Although her distress was and is almost certainly rooted for the main part in the fact that she has been required in this fact-finding hearing to relive her experiences in her relationship with the father, its breakdown and its aftermath, her distress was not in my finding all attributable to the father. I am satisfied that she was truly intimidated by the family court process, and in all likelihood carried with her considerable distress from her earlier experience of a family court hearing (August 2019) in which the judge threatened the removal of her child, and whose utterances essentially founded her successful appeal to the Court of Appeal (Footnote: 16).

39.

On the other hand, there were aspects of the mother’s evidence which I found difficult to accept. For instance, although I accept her admission that she took cocaine on only a very few occasions, I find that she underplayed the occasions when she drank alcohol to excess during the relationship. I was told of a number of occasions when she drank to excess, and assume that I had not heard of them all; when drunk, her behaviour (particularly towards the father) became more volatile and erratic.
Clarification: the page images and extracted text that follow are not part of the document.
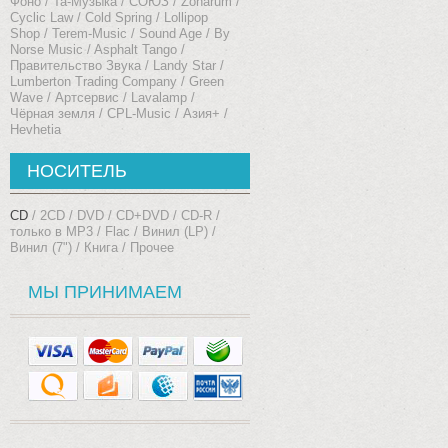
Фоно
Та-Музыка
СОЮЗ
Zoharum
Cyclic Law
Cold Spring
Lollipop
Shop
Terem-Music
Sound Age
By
Norse Music
Asphalt Tango
Правительство Звука
Landy Star
Lumberton Trading Company
Green
Wave
Артсервис
Lavalamp
Чёрная земля
CPL-Music
Азия+
Hevhetia
НОСИТЕЛЬ
CD
2CD
DVD
CD+DVD
CD-R
только в MP3 / Flac
Винил (LP)
Винил (7")
Книга
Прочее
МЫ ПРИНИМАЕМ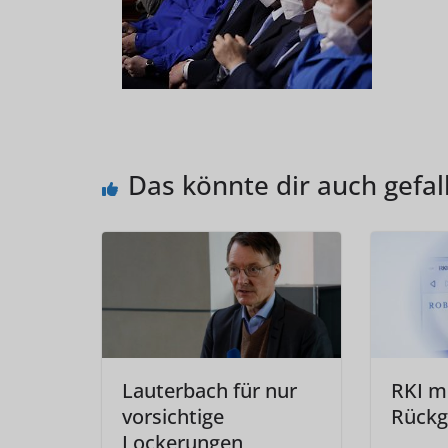
Das könnte dir auch gefal
Lauterbach für nur
RKI m
vorsichtige
Rückg
Lockerungen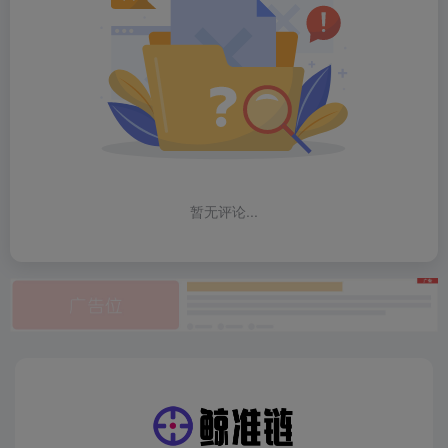
暂无评论...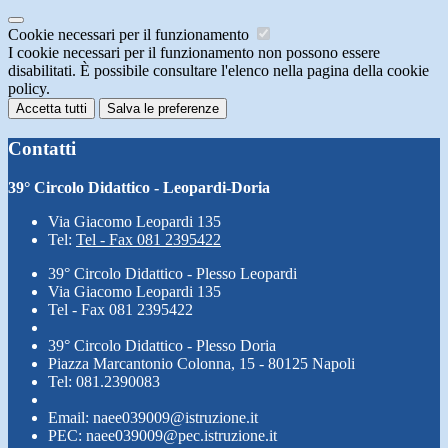
Cookie necessari per il funzionamento
I cookie necessari per il funzionamento non possono essere
disabilitati. È possibile consultare l'elenco nella pagina della cookie
policy.
Accetta tutti
Salva le preferenze
Contatti
39° Circolo Didattico - Leopardi-Doria
Via Giacomo Leopardi 135
Tel:
Tel - Fax 081 2395422
39° Circolo Didattico - Plesso Leopardi
Via Giacomo Leopardi 135
Tel - Fax 081 2395422
39° Circolo Didattico - Plesso Doria
Piazza Marcantonio Colonna, 15 - 80125 Napoli
Tel: 081.2390083
Email: naee039009@istruzione.it
PEC: naee039009@pec.istruzione.it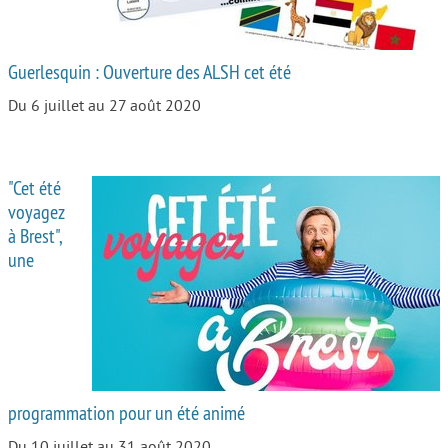
Guerlesquin : Ouverture des ALSH cet été
Du 6 juillet au 27 août 2020
"Cet été
voyagez
à Brest",
une
programmation pour un été animé
Du 10 juillet au 31 août 2020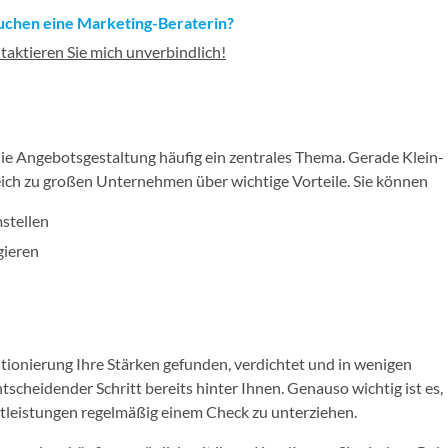
suchen eine Marketing-Beraterin?
taktieren Sie mich unverbindlich!
die Angebotsgestaltung häufig ein zentrales Thema. Gerade Klein-
eich zu großen Unternehmen über wichtige Vorteile. Sie können
mstellen
gieren
itionierung Ihre Stärken gefunden, verdichtet und in wenigen
ntscheidender Schritt bereits hinter Ihnen. Genauso wichtig ist es,
tleistungen regelmäßig einem Check zu unterziehen.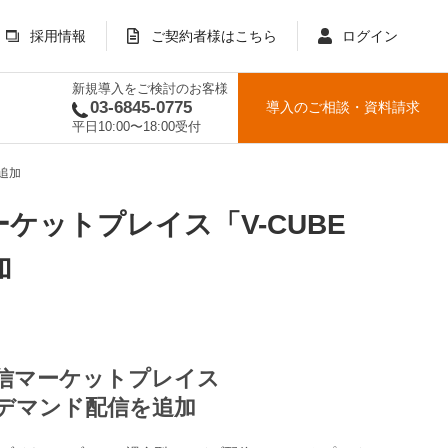
採用情報
ご契約者様はこちら
ログイン
新規導入をご検討のお客様
03-6845-0775
導入のご相談
・
資料請求
平日10:00〜18:00受付
追加
ケットプレイス「V-CUBE
加
信マーケットプレイス
ンデマンド配信を追加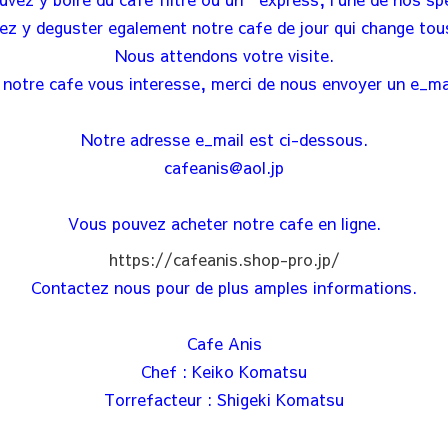
z y deguster egalement notre cafe de jour qui change tous
Nous attendons votre visite.
 notre cafe vous interesse, merci de nous envoyer un e_ma
Notre adresse e_mail est ci-dessous.
cafeanis@aol.jp
Vous pouvez acheter notre cafe en ligne.
https://cafeanis.shop-pro.jp/
Contactez nous pour de plus amples informations.
Cafe Anis
Chef : Keiko Komatsu
Torrefacteur : Shigeki Komatsu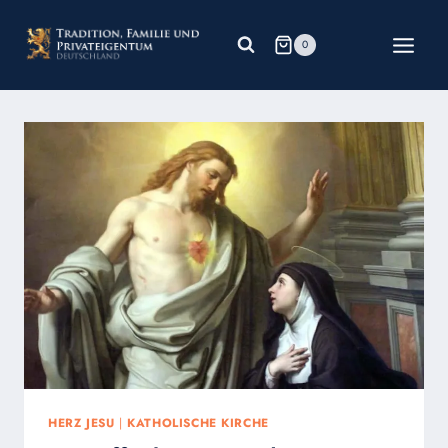
Zum
Inhalt
0
springen
HERZ JESU
|
KATHOLISCHE KIRCHE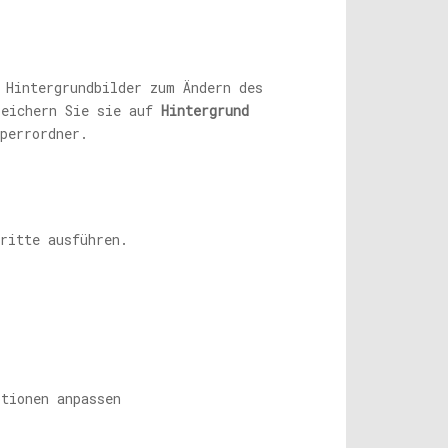
 Hintergrundbilder zum Ändern des
peichern Sie sie auf
Hintergrund
perrordner.
ritte ausführen.
tionen anpassen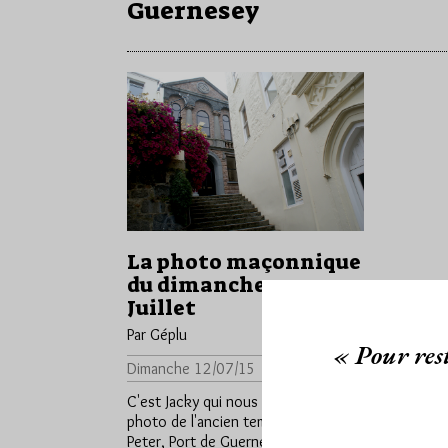
Guernesey
La photo maçonnique
du dimanche 12
Juillet
Par Géplu
« Pour rest
Dimanche 12/07/15
Lu 2739 fois
C'est Jacky qui nous envoie cette
photo de l'ancien temple de Saint-
Peter, Port de Guernesey : En escale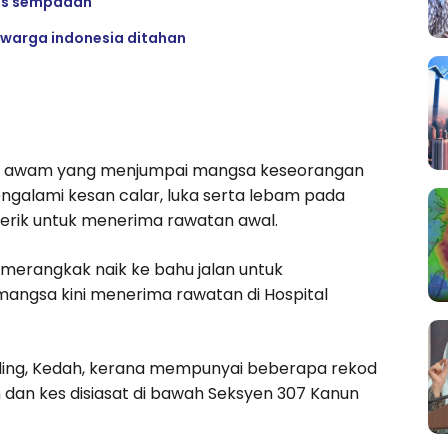
tas sempadan
u warga indonesia ditahan
ang awam yang menjumpai mangsa keseorangan
engalami kesan calar, luka serta lebam pada
erik untuk menerima rawatan awal.
 merangkak naik ke bahu jalan untuk
angsa kini menerima rawatan di Hospital
 Baling, Kedah, kerana mempunyai beberapa rekod
dan kes disiasat di bawah Seksyen 307 Kanun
I accept that her periodic abuse/bingeing of alcohol may have been an escape route for her; it may have been her coping strategy.

40.

On at least one occasion, I find that the mother brandished a knife at the father while drunk (May 2017), and (as she admits) on the same occasion she pushed a TV off its stand. On another occasion, I find that she became extremely drunk in a nightclub and was then escorted from the club by a group of men, some of whom were probably unknown to her; they drove off with her in a car. The father’s friend (Mr D) rescued her and in the process became involved a fight with the group. I reject the mother’s denial of this incident, and accept Mr D’s account, which is indeed corroborated by the mother’s social media messaging with Ms C at or about that time.

41.

I also found unconvincing her repeated assertions that documentary evidence filed by the father showing (variously) screenshots of exchanges of text / WhatsApp messages and bank statements had been altered by being “stitched”; she further alleged that they had been “annotated” and “manipulated”. There was no good evidence that the evidence had been tampered with in this way, particularly as some of the documents were photocopied and stamped with authenticating images.

42.

I further find that the mother deliberately misled the court about an allegation that the father had been responsible for malicious communications towards her in 2017; only on further enquiry during (and indeed after) the hearing, was it revealed that while the mother had indeed made a complaint to the police about malicious communications, it was not the father who had been threatening her but a former work colleague. The mother well knew this in fact. It is particularly troubling that the mother ostensibly advised her legal team that the allegation related to the conduct of the father, yet it transpired (after his cross-examination and following late police disclosure) that it did not in fact relate to him.

43.

Having indicated in the previous four paragraphs the features of the mother’s evidence which I have found less than satisfactory, I confirm that it is not of course at all uncommon for witnesses to tell lies, and I know that I must look at each aspect of the evidence carefully; lies told on some but not all issues should not cause the rejection of their entire testimony (see what I said above at §26(x)). I find that the mother’s minimisation of her drinking and drug-taking was probably caused by embarrassment. It may be that she realised the hypocrisy of criticising her own mother for excess drinking. Further, it seems likely that she thought that it would serve materially to discredit her in the eyes of the court; perhaps she did not wish to acknowledge that conduct to her own family who she knew were to take part in this hearing. I find that other aspects of her false testimony were motivated by a wish to demonise the father before the court, to bolster her case.

44.

Turning to the supporting witnesses for the mother, the evidence of the MGGM and MGM was predictably partisan, unquestioningly supporting the account of the mother, and taking every opportunity to disparage the father; neither displayed any real objectivity or impartiality in their accounts of the past. That said, of the two, I preferred the evidence of the MGGM whose short, largely factual, evidence did not jar materially with other evidence I had heard. The MGGM gave me her impression of the father as a:

“… well spoken person… clever… There are two people here; I learned that through the relationship.”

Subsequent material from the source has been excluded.